Salí a hacer compras. En el camino de vuelta descubrí unas esculturas móviles, que con el viento iban cambiando muy sutilmente, formando figuras que no duraban un instante, en constante avidez de transformación. Cuanto más lento se producía el cambio, más yo caía en la cuenta de lo inaprensible de esas formas, a no ser fotografiándolas. La única manera de inmovilizar el momento era volviéndolo imagen, reproducción; en la realidad, no se podía.
Pensás en parar el avión y salir a respirar aire fresco. Pero algunas cosas sólo se sostienen en el aire por estar en movimiento, y eso es parecido a lo que sucede con el tiempo. A veces lográs que el mundo funcione en cámara lenta, que un segundo se separe del siguiente por un hiato más prolongado, y tenés la ilusión de que si seguís así vas a poder frenarlo.
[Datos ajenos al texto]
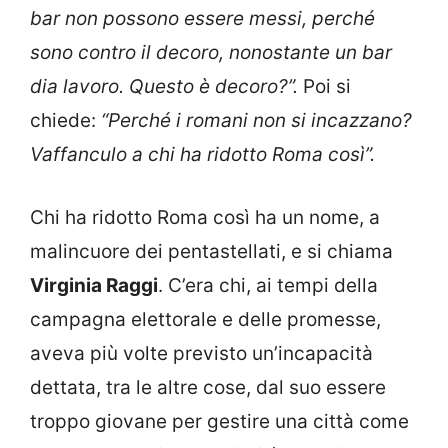
bar non possono essere messi, perché
sono contro il decoro, nonostante un bar
dia lavoro. Questo è decoro?”.
Poi si
chiede:
“Perché i romani non si incazzano?
Vaffanculo a chi ha ridotto Roma così”.
Chi ha ridotto Roma così ha un nome, a
malincuore dei pentastellati, e si chiama
Virginia Raggi
. C’era chi, ai tempi della
campagna elettorale e delle promesse,
aveva più volte previsto un’incapacità
dettata, tra le altre cose, dal suo essere
troppo giovane per gestire una città come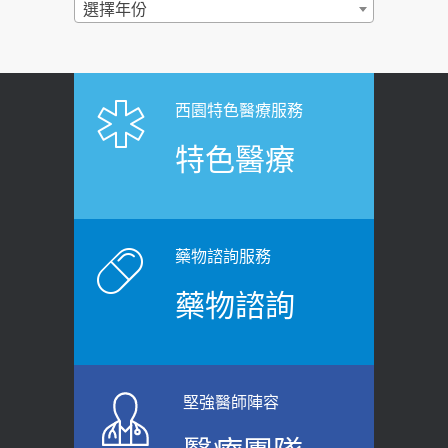
過量維生素D和鈣恐罹癌? 醫師釋
選擇年份
2026-06-30
疑：搞懂4原則不怕補錯
【憶路相伴 友你真好】 宣導
2019-04-22
2026-06-25
「落枕」不要大力按脖子！ 1招「伸
西園特色醫療服務
健康肛門痛都是痔瘡?醫談瘍瘍瘻管與肛
展運動」預防落枕
特色醫療
裂差異 逾50歲民眾可做1事
2020-12-15
2026-06-15
白天跑廁所超過8次，就算膀胱過動
健康網》端午節體重最易失守 醫：掌握4
症！醫師：趁中年訓練膀胱容量，防
原則避免血糖血壓飆高
老後睡不好、夜間易跌倒
藥物諮詢服務
2026-06-08
2021-03-05
藥物諮詢
【防跌密碼-防止嬰幼兒跌落及因應處理
瘦子也可能內臟脂肪過高！內臟脂肪
指引】 宣導
標準是多少？醫：過多恐增罹癌風險
2026-06-01
2023-04-25
堅強醫師陣容
上班常待在冷氣房？小心泌尿道感染
骨科魏志定主任接受專訪 【年代電視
Tal vez una de nuestras más profundas penas sea el cansancio, que a veces nos acomete en disonancia con este universo que avanza empecinadamente hacia lo incógnito. Nosotros nos cansamos pero el mundo sigue, y no hay oportunidad de bajarse a tomar aire. Habrá que aprender la respiración circular de los tocadores de didgeridoo, o la forma de comer de los atletas de ironman, que se alimentan sin dejar de correr o nadar (o estirar el hiato entre un instante y otro, para poner un pie en la tierra mientras la máquina casi se detiene, aunque más no sea para empujarse fuerte y volver a bordo).